Je le vois passer un appel, ce qui me permet de me raccrocher à quelque chose, de focaliser mon attention : « Ouais Boss… non c’est pas pour rien… ouais… la souris a dézingué le p’tit Mike… tu veux que j’fasse quoi… OK… OK, j’attends Gus et Digger… et j’te la ramène. Il revient vers moi : « Bon Poupée, tu crèches où ? » Je lui montre l’entrée de la main, « Ah c’est t… OK » se reprend-il « Tu vas aller prendre une douche vite-fait, te changer, l’Patron veut t’causer ».
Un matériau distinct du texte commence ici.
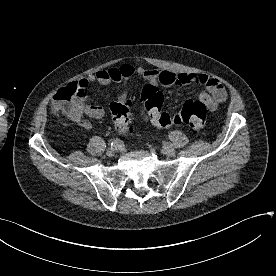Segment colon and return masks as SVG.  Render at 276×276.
I'll return each mask as SVG.
<instances>
[{
	"label": "colon",
	"mask_w": 276,
	"mask_h": 276,
	"mask_svg": "<svg viewBox=\"0 0 276 276\" xmlns=\"http://www.w3.org/2000/svg\"><path fill=\"white\" fill-rule=\"evenodd\" d=\"M82 95L77 82L68 84L58 90L54 96L55 108L67 117L76 113L75 101ZM146 118L159 128L187 125L194 131H201L206 124V105L200 100H188L180 112L168 114L163 111L164 97L155 84H146L141 93ZM131 106L129 99L111 103L110 111L115 128L120 133L131 130Z\"/></svg>",
	"instance_id": "1"
}]
</instances>
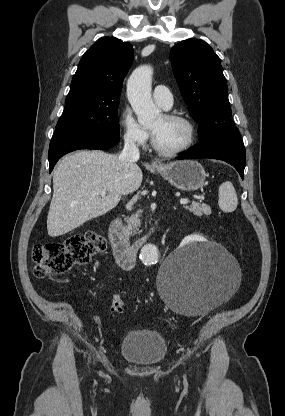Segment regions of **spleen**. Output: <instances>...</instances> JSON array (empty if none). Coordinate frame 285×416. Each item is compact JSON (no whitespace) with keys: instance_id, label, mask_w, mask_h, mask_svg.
Segmentation results:
<instances>
[{"instance_id":"obj_1","label":"spleen","mask_w":285,"mask_h":416,"mask_svg":"<svg viewBox=\"0 0 285 416\" xmlns=\"http://www.w3.org/2000/svg\"><path fill=\"white\" fill-rule=\"evenodd\" d=\"M218 206L222 212H234L238 206L237 194L231 182H224L219 188Z\"/></svg>"}]
</instances>
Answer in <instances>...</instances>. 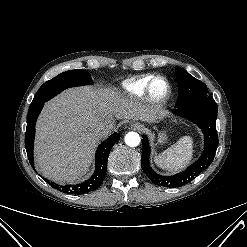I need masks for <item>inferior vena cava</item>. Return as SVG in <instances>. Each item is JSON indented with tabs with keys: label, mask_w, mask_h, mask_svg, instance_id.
<instances>
[{
	"label": "inferior vena cava",
	"mask_w": 247,
	"mask_h": 247,
	"mask_svg": "<svg viewBox=\"0 0 247 247\" xmlns=\"http://www.w3.org/2000/svg\"><path fill=\"white\" fill-rule=\"evenodd\" d=\"M109 126L106 125L105 123H98L95 127H94V132L96 135L102 137L105 136L106 134L109 133Z\"/></svg>",
	"instance_id": "inferior-vena-cava-1"
}]
</instances>
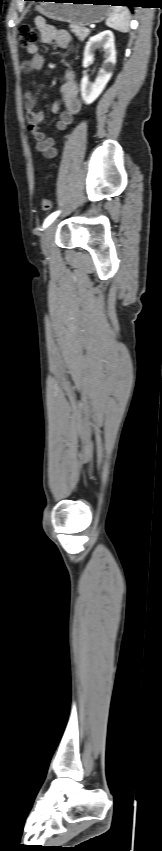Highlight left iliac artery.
I'll use <instances>...</instances> for the list:
<instances>
[{"label": "left iliac artery", "instance_id": "44dca946", "mask_svg": "<svg viewBox=\"0 0 162 851\" xmlns=\"http://www.w3.org/2000/svg\"><path fill=\"white\" fill-rule=\"evenodd\" d=\"M59 213H60V211H56V212L52 213L51 215H49L45 219L43 227L44 228L48 227L56 219V217L59 215Z\"/></svg>", "mask_w": 162, "mask_h": 851}]
</instances>
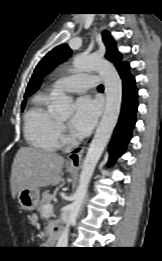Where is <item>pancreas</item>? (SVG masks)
<instances>
[{"label":"pancreas","instance_id":"obj_1","mask_svg":"<svg viewBox=\"0 0 162 261\" xmlns=\"http://www.w3.org/2000/svg\"><path fill=\"white\" fill-rule=\"evenodd\" d=\"M52 201V195L48 192L45 191L42 194V200L40 201L39 205H38V212L40 213L41 218L44 217V206L46 204H49ZM55 226V223L53 221H50L49 224L46 227V235L49 237V239H51V237L54 235V231L53 228Z\"/></svg>","mask_w":162,"mask_h":261}]
</instances>
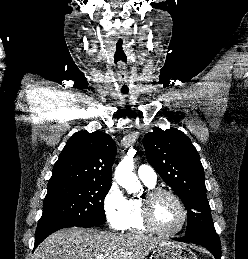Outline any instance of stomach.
<instances>
[{"mask_svg": "<svg viewBox=\"0 0 248 259\" xmlns=\"http://www.w3.org/2000/svg\"><path fill=\"white\" fill-rule=\"evenodd\" d=\"M150 259H197V256L189 248L167 243L153 250Z\"/></svg>", "mask_w": 248, "mask_h": 259, "instance_id": "obj_1", "label": "stomach"}]
</instances>
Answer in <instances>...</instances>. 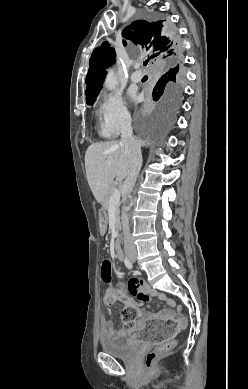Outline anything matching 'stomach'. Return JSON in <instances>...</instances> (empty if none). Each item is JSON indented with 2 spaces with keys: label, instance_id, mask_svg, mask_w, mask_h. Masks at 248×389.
I'll list each match as a JSON object with an SVG mask.
<instances>
[{
  "label": "stomach",
  "instance_id": "0dacf381",
  "mask_svg": "<svg viewBox=\"0 0 248 389\" xmlns=\"http://www.w3.org/2000/svg\"><path fill=\"white\" fill-rule=\"evenodd\" d=\"M100 212V229H99V234L100 235H105L107 231V220H110V213H107V208L106 207H101L99 209Z\"/></svg>",
  "mask_w": 248,
  "mask_h": 389
}]
</instances>
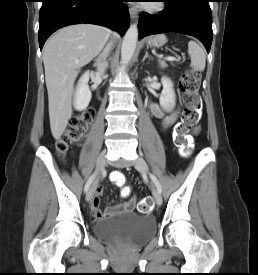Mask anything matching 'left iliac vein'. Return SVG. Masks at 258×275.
<instances>
[{
  "label": "left iliac vein",
  "instance_id": "1",
  "mask_svg": "<svg viewBox=\"0 0 258 275\" xmlns=\"http://www.w3.org/2000/svg\"><path fill=\"white\" fill-rule=\"evenodd\" d=\"M134 166L140 172L146 173L148 171V165L142 157H139L135 161ZM153 195H154V199L156 201V204L160 206L162 204L161 194L158 192V190L154 189Z\"/></svg>",
  "mask_w": 258,
  "mask_h": 275
}]
</instances>
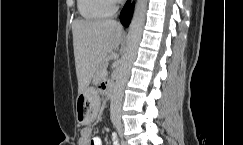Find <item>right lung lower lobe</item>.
<instances>
[{
    "instance_id": "1",
    "label": "right lung lower lobe",
    "mask_w": 243,
    "mask_h": 145,
    "mask_svg": "<svg viewBox=\"0 0 243 145\" xmlns=\"http://www.w3.org/2000/svg\"><path fill=\"white\" fill-rule=\"evenodd\" d=\"M132 8L133 5H131V0H127L120 14V20L124 26H128V23L130 22L131 15H132Z\"/></svg>"
}]
</instances>
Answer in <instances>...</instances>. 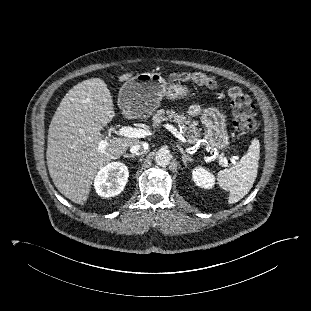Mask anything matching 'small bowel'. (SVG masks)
Wrapping results in <instances>:
<instances>
[{"label": "small bowel", "mask_w": 311, "mask_h": 311, "mask_svg": "<svg viewBox=\"0 0 311 311\" xmlns=\"http://www.w3.org/2000/svg\"><path fill=\"white\" fill-rule=\"evenodd\" d=\"M201 112V106L199 105H193L189 108L188 114L190 116H196Z\"/></svg>", "instance_id": "small-bowel-1"}]
</instances>
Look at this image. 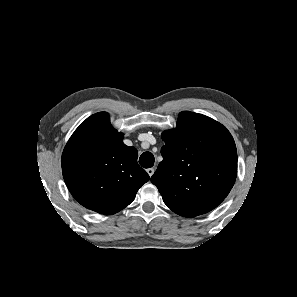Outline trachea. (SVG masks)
I'll use <instances>...</instances> for the list:
<instances>
[{
    "mask_svg": "<svg viewBox=\"0 0 297 297\" xmlns=\"http://www.w3.org/2000/svg\"><path fill=\"white\" fill-rule=\"evenodd\" d=\"M154 161V156L150 152H144L139 158V163L143 168H151L154 165Z\"/></svg>",
    "mask_w": 297,
    "mask_h": 297,
    "instance_id": "1",
    "label": "trachea"
}]
</instances>
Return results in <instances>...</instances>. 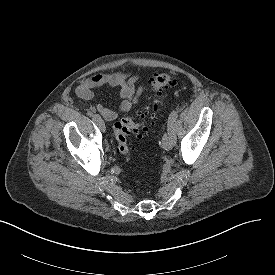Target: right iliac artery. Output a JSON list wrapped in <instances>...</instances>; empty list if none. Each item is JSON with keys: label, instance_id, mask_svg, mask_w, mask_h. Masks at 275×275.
I'll list each match as a JSON object with an SVG mask.
<instances>
[{"label": "right iliac artery", "instance_id": "right-iliac-artery-1", "mask_svg": "<svg viewBox=\"0 0 275 275\" xmlns=\"http://www.w3.org/2000/svg\"><path fill=\"white\" fill-rule=\"evenodd\" d=\"M92 119L94 122H97L101 119V117L98 114H95V115H93Z\"/></svg>", "mask_w": 275, "mask_h": 275}]
</instances>
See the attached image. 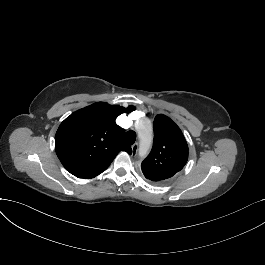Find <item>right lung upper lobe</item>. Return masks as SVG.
<instances>
[{
    "mask_svg": "<svg viewBox=\"0 0 265 265\" xmlns=\"http://www.w3.org/2000/svg\"><path fill=\"white\" fill-rule=\"evenodd\" d=\"M127 108L98 102L77 110L59 126L55 150L63 166L78 178H94L105 171L120 151L132 153L123 140L125 130L115 123Z\"/></svg>",
    "mask_w": 265,
    "mask_h": 265,
    "instance_id": "right-lung-upper-lobe-1",
    "label": "right lung upper lobe"
}]
</instances>
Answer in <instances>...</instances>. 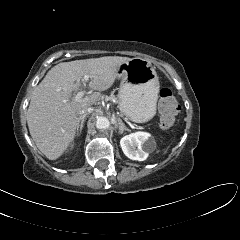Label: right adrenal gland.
Wrapping results in <instances>:
<instances>
[{
    "mask_svg": "<svg viewBox=\"0 0 240 240\" xmlns=\"http://www.w3.org/2000/svg\"><path fill=\"white\" fill-rule=\"evenodd\" d=\"M85 117H86V115H84V116H82V117H79V122H80V124H79V126L77 127V131H76V135H77V136H80L81 133H82V129H83V127H84V122H85Z\"/></svg>",
    "mask_w": 240,
    "mask_h": 240,
    "instance_id": "1",
    "label": "right adrenal gland"
}]
</instances>
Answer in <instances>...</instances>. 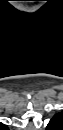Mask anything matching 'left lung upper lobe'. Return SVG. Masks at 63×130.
Here are the masks:
<instances>
[{"mask_svg": "<svg viewBox=\"0 0 63 130\" xmlns=\"http://www.w3.org/2000/svg\"><path fill=\"white\" fill-rule=\"evenodd\" d=\"M63 115L62 113H57L54 117L50 120L49 124L47 125V130H61L63 127Z\"/></svg>", "mask_w": 63, "mask_h": 130, "instance_id": "left-lung-upper-lobe-1", "label": "left lung upper lobe"}]
</instances>
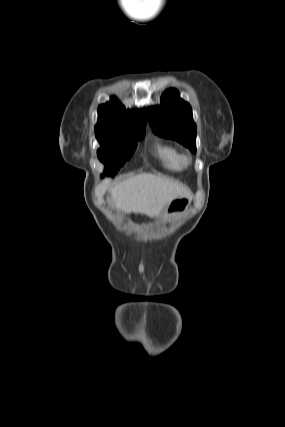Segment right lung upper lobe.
<instances>
[{
	"mask_svg": "<svg viewBox=\"0 0 285 427\" xmlns=\"http://www.w3.org/2000/svg\"><path fill=\"white\" fill-rule=\"evenodd\" d=\"M146 117V110L138 113L126 111L125 107L113 97L110 103L98 107L95 131L144 128Z\"/></svg>",
	"mask_w": 285,
	"mask_h": 427,
	"instance_id": "obj_1",
	"label": "right lung upper lobe"
}]
</instances>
Comme je ne bouge pas, il se relève, me tend la main, ses doigts me faisant signe. Je la saisis alors qu’il accompagne ma verticalité. Sa paluche est chaude, rassurante quand il m’emmène devant la porte. Je mets du temps trouver la clé alors il souffle, tape du pied. Me voilà enfin à l’intérieur. Je sais que je dois faire vite, mais mon corps ressemble à un morceau de guimauve, aussi, je m’appuie quelques secondes contre le mur, le temps de me reprendre, dehors j’entends une voix dire : « Boss, c’est elle... ». Je ne saisis pas la suite, alors je presse le pas.

Le « Ah c’est t... », tout comme la dernière conversation que j’ai entendue, m’interroge, ce qui permet de redonner une meilleure rigidité à mes os, à mes muscles d’arrêter de trembler, à mes pensées qui tournent et retournent en se posant des questions sans réellement rechercher de réponse. Une réflexion prend le pas sur toute les autres, si je ne m’étais pas défendue, il n’y a pas de mystère sur ce qui serait arrivé et de la façon dont il y serait parvenu.

Ma conclusion reste donc identique, légitime défense, il n’en reste pas moins que j’ai commis un meurtre, non, ce sont des faits de violences ayant entraînés la mort sans intention de la donner. Je me raccroche à ma formation juridique, ça me permet de faire tourner mon cerveau. Il y a aussi cette image, celle de mes parents qui se disputent en rigolant à propos de je ne sais plus quoi, mais surtout de cette phrase qui les a toujours fait rire : « responsable, mais pas coupable ».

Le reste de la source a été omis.